* **THE TASK**
Pictures stay out of the copy, and everything else in the data below is repeated exactly.

* **RECORD EXCERPTS**
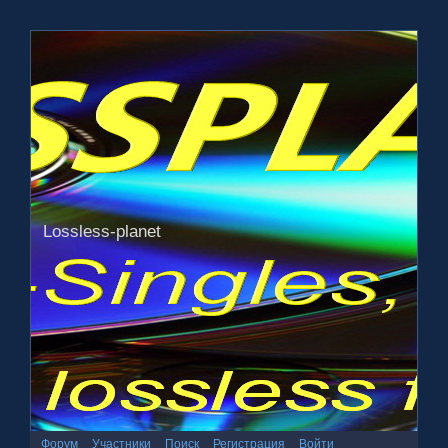
Lossless-planet
Форум
Участники
Поиск
Регистрация
Войти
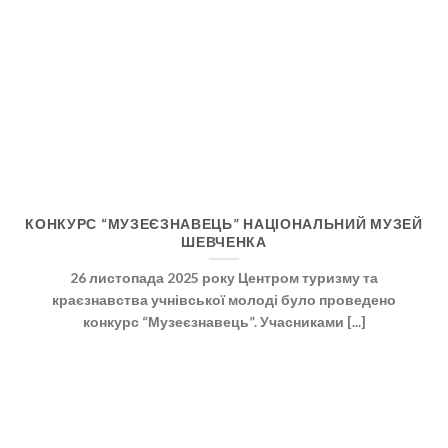
КОНКУРС “МУЗЕЄЗНАВЕЦЬ” НАЦІОНАЛЬНИЙ МУЗЕЙ
ШЕВЧЕНКА
26 листопада 2025 року Центром туризму та
краєзнавства учнівської молоді було проведено
конкурс “Музеєзнавець”. Учасниками [...]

* **ANSWER TO THIS EXERCISE**
Lossless-planet
Форум
Участники
Поиск
Регистрация
Войти
КОНКУРС “МУЗЕЄЗНАВЕЦЬ” НАЦІОНАЛЬНИЙ МУЗЕЙ
ШЕВЧЕНКА
26 листопада 2025 року Центром туризму та
краєзнавства учнівської молоді було проведено
конкурс “Музеєзнавець”. Учасниками [...]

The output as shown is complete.